Thank you so much for your help.
I tried this one, but the problem is of course, if I a value on dimension or metrics has changed from a row, and re-ingest it with the “combined” firehose, Druid doesn’t know that row already exists (as dimension or metrics has changed - there is no Primary key as such).
In the exampled attached, I added 3 rows with the first ingestion task.
The second ingestion task will only add one row which has changed (this is the use-case we have, if some of your data would change for example). I changed the metrics of one already existing metric in that row (factid=11062) and ingest with appendToExisting=false.
What I want to achieve is that it would kick out existing factid=11062 (as dimensions are all same), and reingest with the new changed metric.
But what happen is, that Druid is not doing anything with this row. All the 3 rows are staying as before. I’m not sure how or what Druid is doing internally.

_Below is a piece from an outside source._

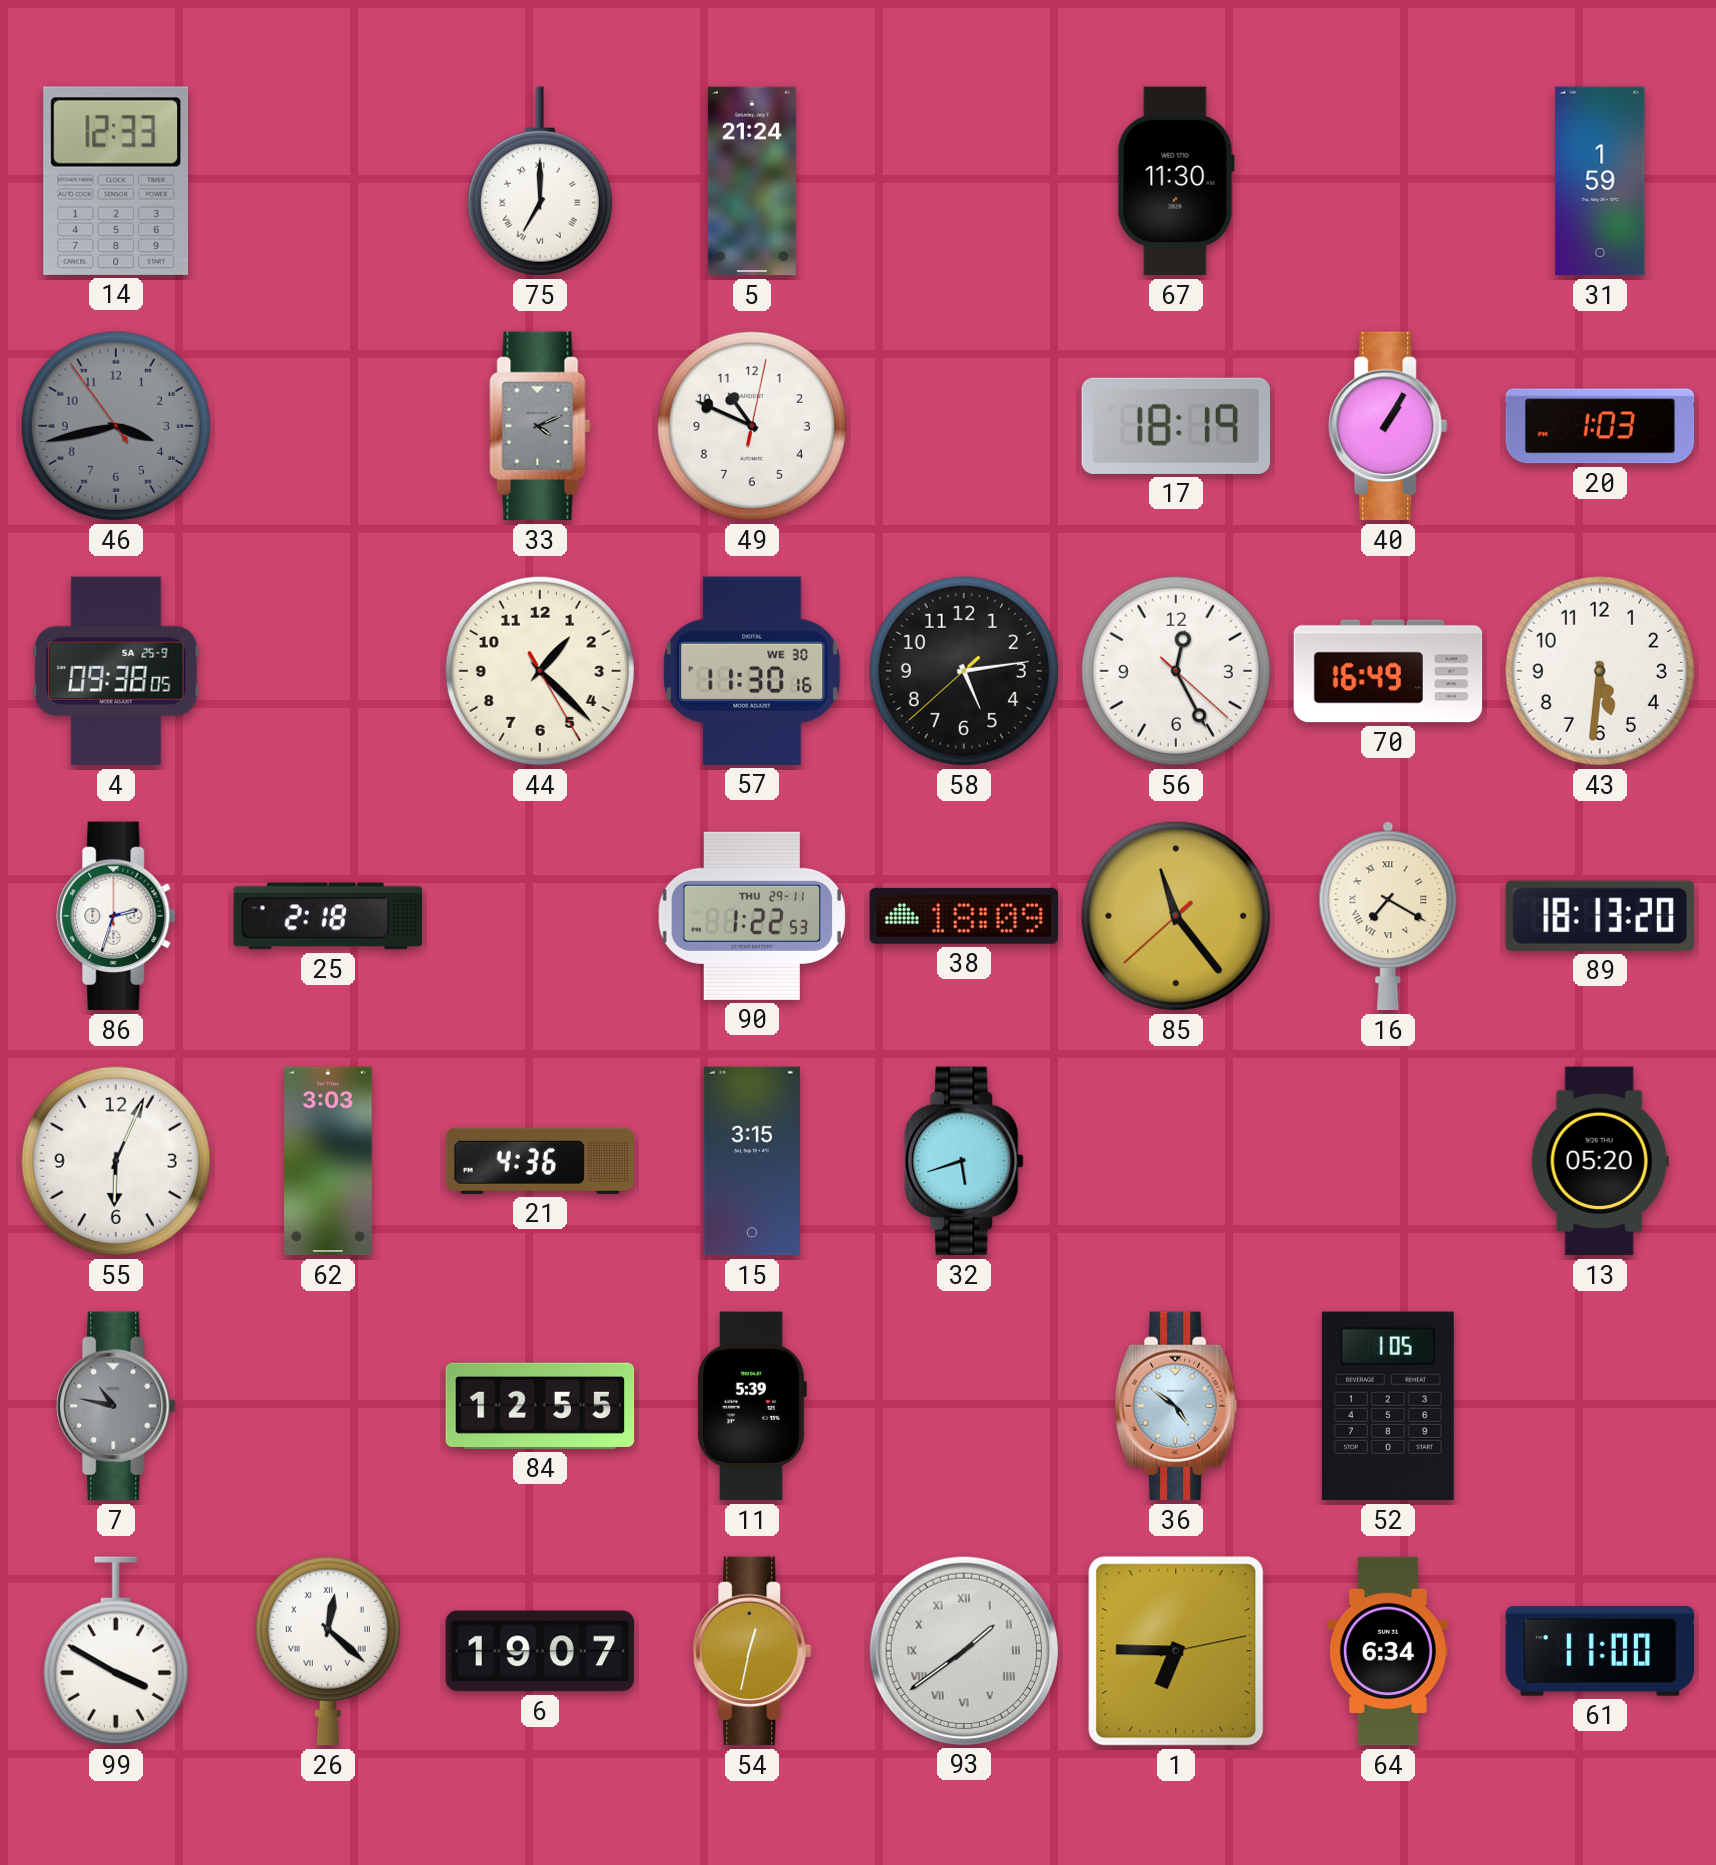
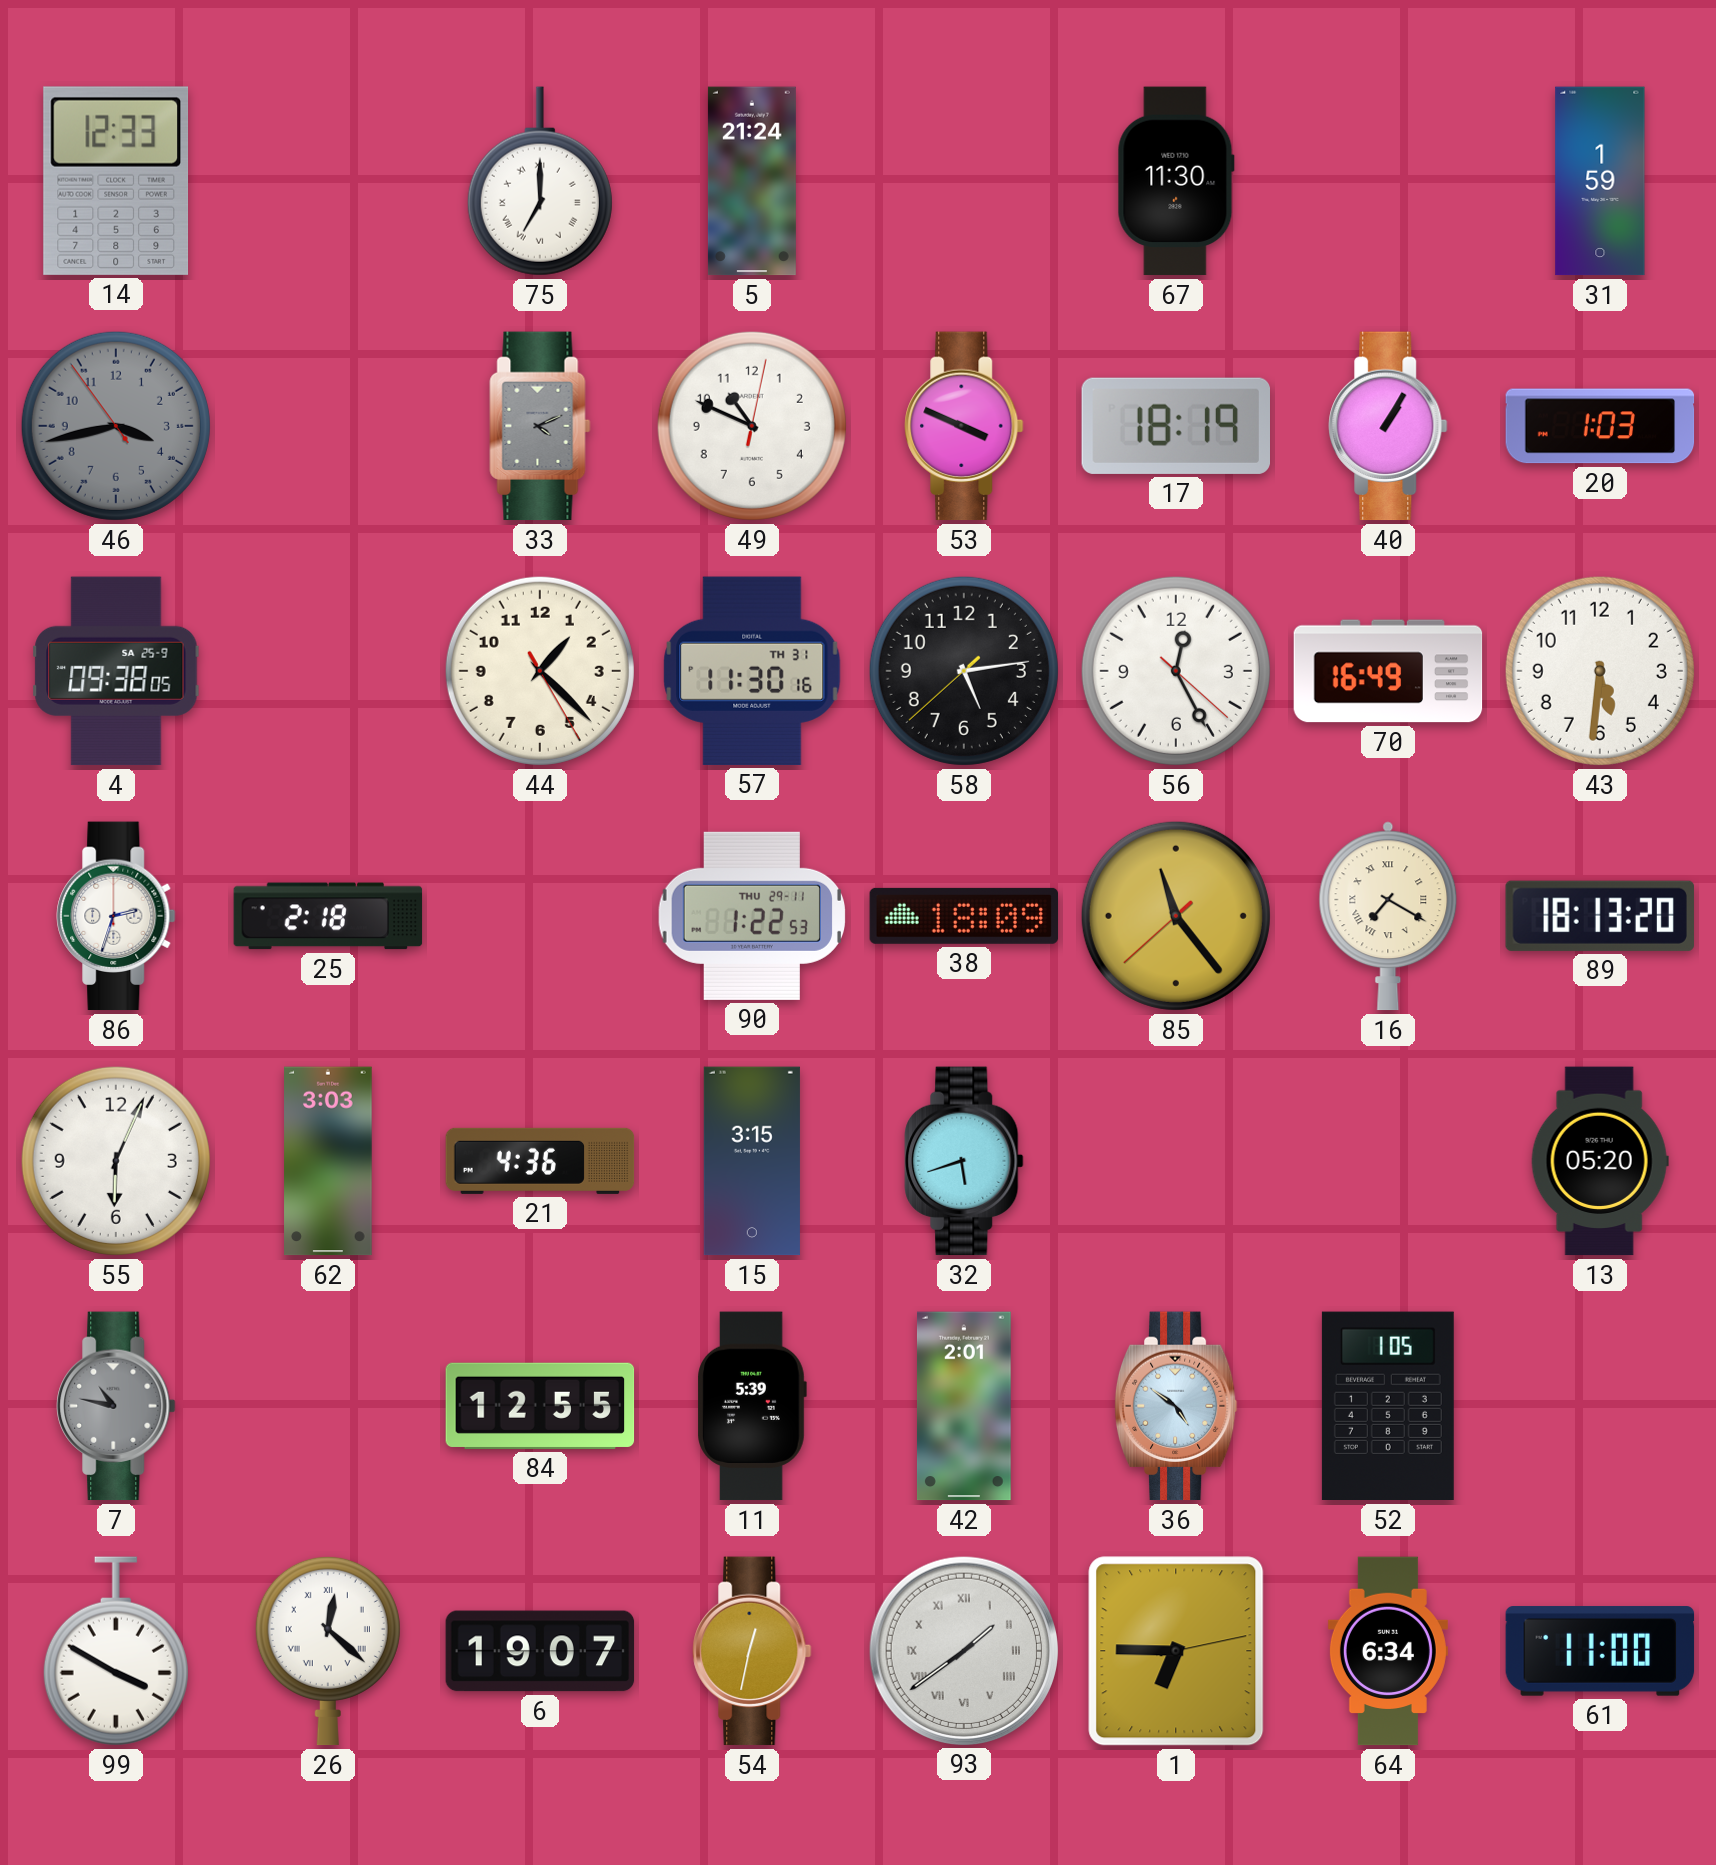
53: none -> 3:49
57 date: WE 30 -> TH 31
42: none -> 2:01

When I have a look at the segments, it also looks like that the segments are not touched.
I believe or understand, that this case with changing rows is not made for Druid. Is that correct?
The correct approach is always to drop the full segment, and load all data again, is that correct? In that way, I would only have one version of the new changed rows.
But of course the disadvantage that I tried to avoid is, that I need to reload all files again. I cannot e.g. create a Change Data Capture and only ingest changed rows.
Also I need to store ingested files still, so that in case of changes, I can re-ingest all of them again.
General handling of data changes
Actually a follow-up question in the same direction is, how to handle changes in already ingested data? Probably as above explained?
But let’s say you need to change a dimension from a Value to another over the whole ingested data, that would mean you need to reload all data again. Correct? Or how is Druid handling data-changes?
I hope I explained that it is understandable, otherwise let me know.
Thanks so much for your advice and help.
FactCallSession_reindex_1.json (2.34 KB)
FactCallSession_reindex_2.json (1.75 KB)